- Official name: Cizre Baraji
- Location: Cizre, Şırnak Province, Turkey
- Coordinates: 37°21′47″N 42°09′17″E﻿ / ﻿37.36306°N 42.15472°E
- Purpose: Power, irrigation
- Status: Under construction
- Owner: State Hydraulic Works

Dam and spillways
- Type of dam: Embankment, earth-fill
- Impounds: Tigris River
- Height: 46 m (151 ft)
- Length: 740 m (2,428 ft)
- Elevation at crest: 409 m (1,342 ft)
- Width (crest): 15 m (49 ft)
- Width (base): 190 m (623 ft)
- Dam volume: 3,300,000 m^{3} (2,675 acre⋅ft)
- Spillway type: Service overflow, controlled-chute
- Spillway capacity: 18,700 m^{3}/s (660,384 cu ft/s)

Reservoir
- Creates: Cizre Reservoir
- Total capacity: 360,000,000 m^{3} (290,000 acre⋅ft)
- Active capacity: 208,000,000 m^{3} (169,000 acre⋅ft)
- Inactive capacity: 152,000,000 m^{3} (123,000 acre⋅ft)
- Catchment area: 38,295 km^{2} (14,786 sq mi)
- Surface area: 21 km^{2} (8.1 mi^{2})
- Maximum length: 40 km (25 mi)
- Normal elevation: 404.4 m (1,327 ft)

Power Station
- Hydraulic head: 36 m (118 ft) (gross)
- Turbines: 3 x 80 MW Francis-type
- Installed capacity: 240 MW
- Website

= Cizre Dam =

The Cizre Dam is a dam being constructed on the Tigris River north of Cizre, Turkey. The Cizre Dam is to be built in conjunction and downstream of the Ilisu Dam. The Cizre Dam is also one of the planned dams of Turkey's Southeastern Anatolia Project (GAP). The purpose of the Cizre Dam is irrigation, hydro-power and to control the tailwaters of the Ilisu Dam.

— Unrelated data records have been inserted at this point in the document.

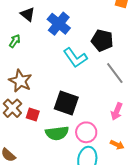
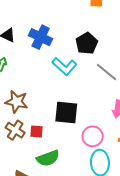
black pentagon: (102, 40) -> (87, 43), turned -30
green semicircle: (57, 133) -> (48, 158), moved

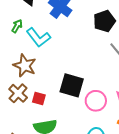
cyan L-shape: (64, 66) -> (38, 37), moved
pink circle: (93, 136) -> (96, 101), moved

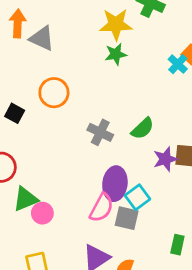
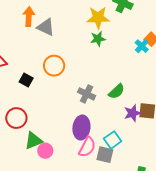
purple ellipse: (115, 184) -> (81, 128), moved

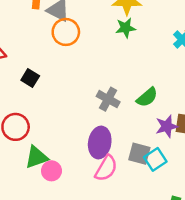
orange circle: (54, 66) -> (66, 32), moved
cyan square: (113, 140) -> (155, 159), moved
gray square: (105, 155) -> (139, 154), moved

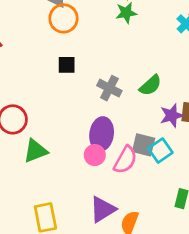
black square: (30, 78) -> (67, 65), moved, turned -30
pink semicircle: (106, 168) -> (125, 160), moved
pink circle: (51, 171) -> (95, 155), moved

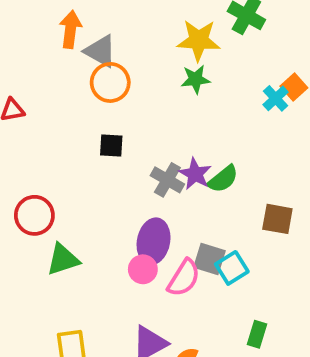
purple star: (172, 115) -> (195, 174), moved, turned -30

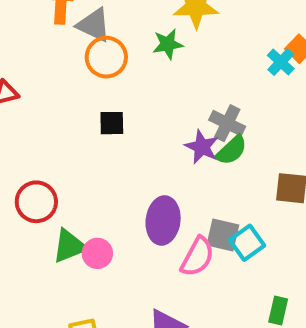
green star: (195, 79) -> (168, 44), moved
gray cross: (167, 180) -> (227, 123), moved
pink circle: (143, 269) -> (97, 253), moved

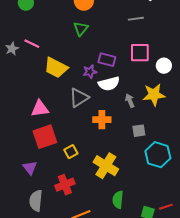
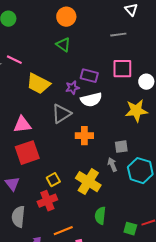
green triangle: (81, 29) -> (63, 45), turned -35
gray arrow: (130, 101) -> (112, 165), moved
yellow square: (71, 152) -> (53, 180), moved

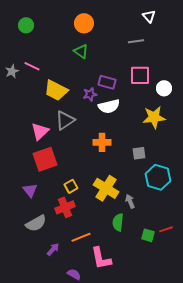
gray triangle: (61, 114) -> (65, 120), moved
pink triangle: (22, 125) -> (40, 131), turned -36
gray arrow: (112, 165) -> (130, 201), moved
gray semicircle: (18, 217) -> (36, 223), turned -125

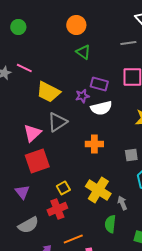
green triangle: (81, 51) -> (83, 52), moved

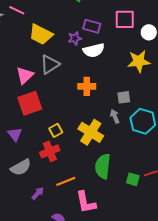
gray arrow: (122, 203) -> (115, 116), moved
green semicircle: (110, 224) -> (103, 166), size x1.4

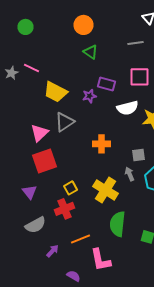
white semicircle: (94, 50) -> (128, 108), moved

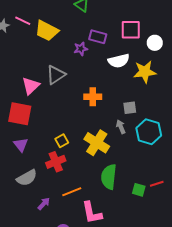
yellow trapezoid: (56, 92) -> (47, 31), moved
red square: (44, 161) -> (20, 114), moved, turned 30

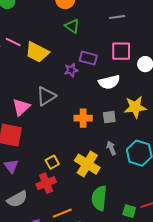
yellow star: (145, 72) -> (135, 107), moved
gray square: (130, 108) -> (109, 117), moved

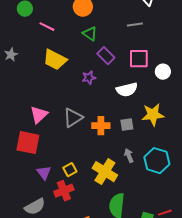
pink line: (13, 42) -> (47, 27), moved
purple rectangle: (88, 58) -> (106, 56), moved, turned 30
gray triangle: (46, 96) -> (73, 118), moved
purple triangle: (11, 166) -> (44, 173), moved

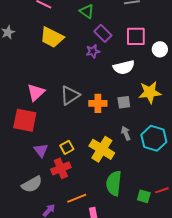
purple star: (89, 78) -> (93, 51), moved

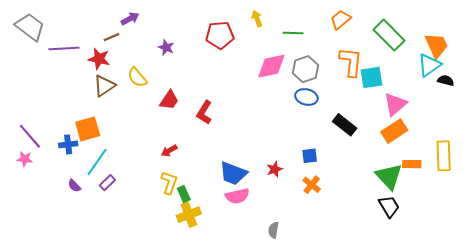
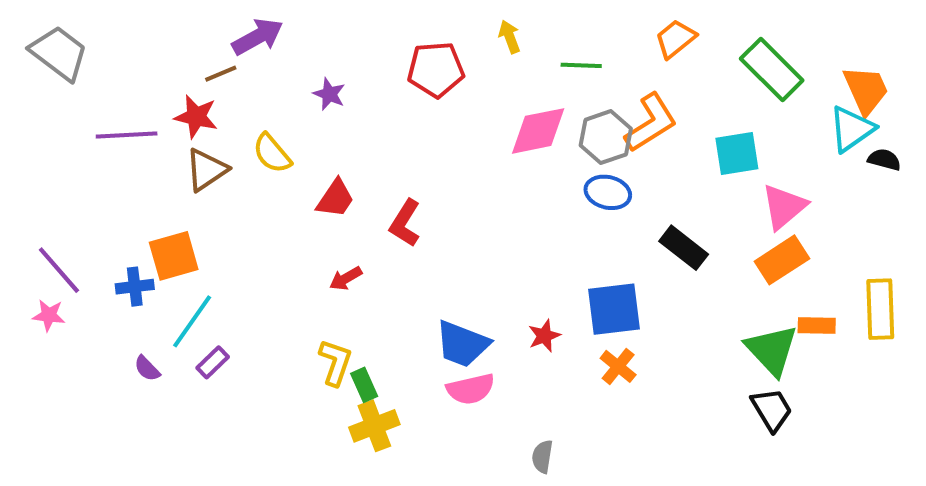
purple arrow: (130, 19) -> (258, 37), size x1.4
purple line: (64, 48) -> (127, 135), moved
orange L-shape: (351, 62) -> (651, 123), moved, turned 52
red arrow: (169, 151) -> (346, 278), moved
blue square: (310, 156) -> (614, 309), size x1.8

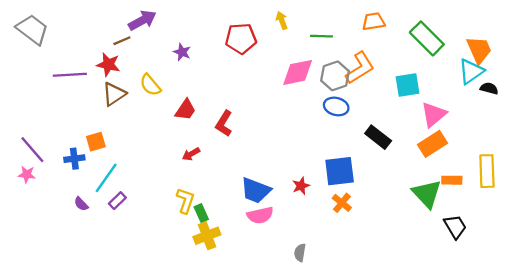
orange trapezoid: (675, 39) -> (374, 21), turned 30
orange square: (174, 256) -> (96, 142), size x0.7
black trapezoid: (772, 409) -> (455, 227), moved

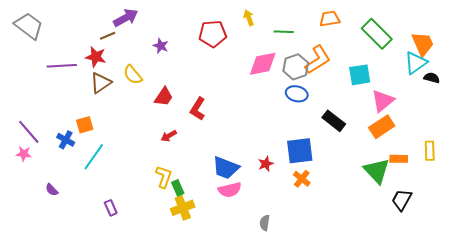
blue cross: (74, 159) -> (66, 140), turned 36
yellow rectangle: (487, 171) -> (430, 151), size x0.7
purple rectangle: (117, 201) -> (111, 208), moved, turned -70
purple semicircle: (81, 204) -> (52, 190), moved
black trapezoid: (455, 227) -> (402, 200), turned -120

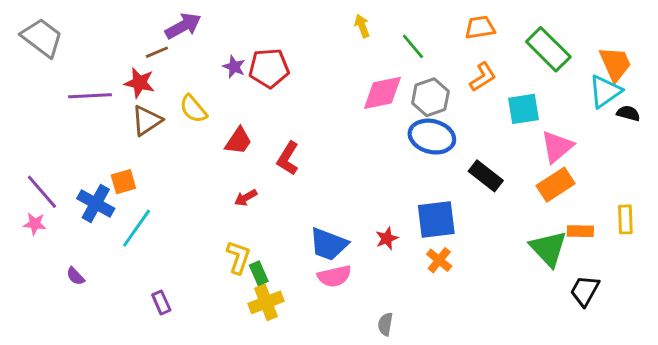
green line: (284, 32) -> (413, 46), turned 48
red pentagon: (213, 34) -> (269, 68), moved
orange L-shape: (318, 60) -> (483, 77), moved, size x0.7
blue ellipse: (297, 94) -> (432, 137), size x1.4
blue cross: (66, 140) -> (96, 203), size x1.4

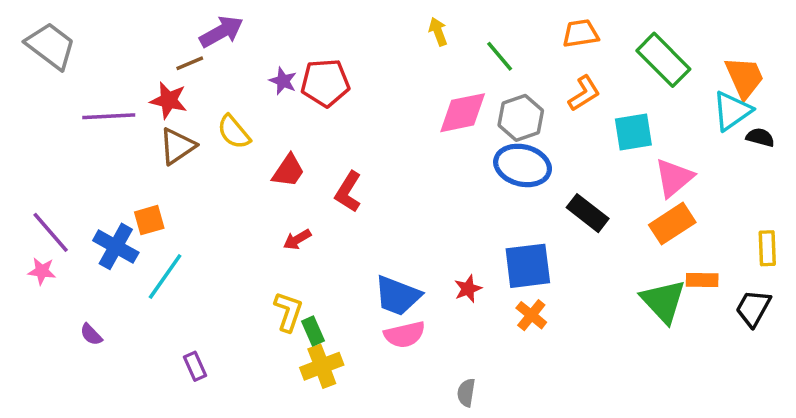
yellow rectangle: (625, 219) -> (767, 248), moved
black trapezoid: (585, 291) -> (753, 308), moved

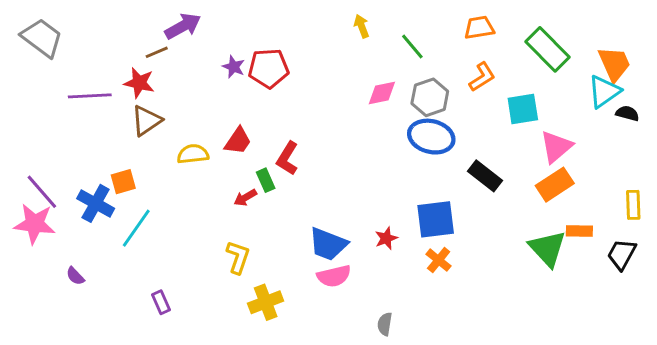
pink diamond: (463, 113) -> (382, 93), size x0.7
yellow semicircle: (234, 132) -> (193, 154), moved, turned 124
pink star: (42, 271) -> (35, 224), size x1.8
green rectangle: (313, 331) -> (266, 180), moved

A tender for the Cizre Dam was unsuccessfully issued in May 2008 but another issue on 15 May 2014 left Zorlu Energy as the winning bidder. The Cizre Dam will have a hydro-power capacity of 240 MW and will provide irrigation for 121,000 hectares. It was approved by the government in 2023 and is planned to be completed by 2027.

A 2023 study predicted that this and other dams would have considerable sociological impact downstream in Iraq.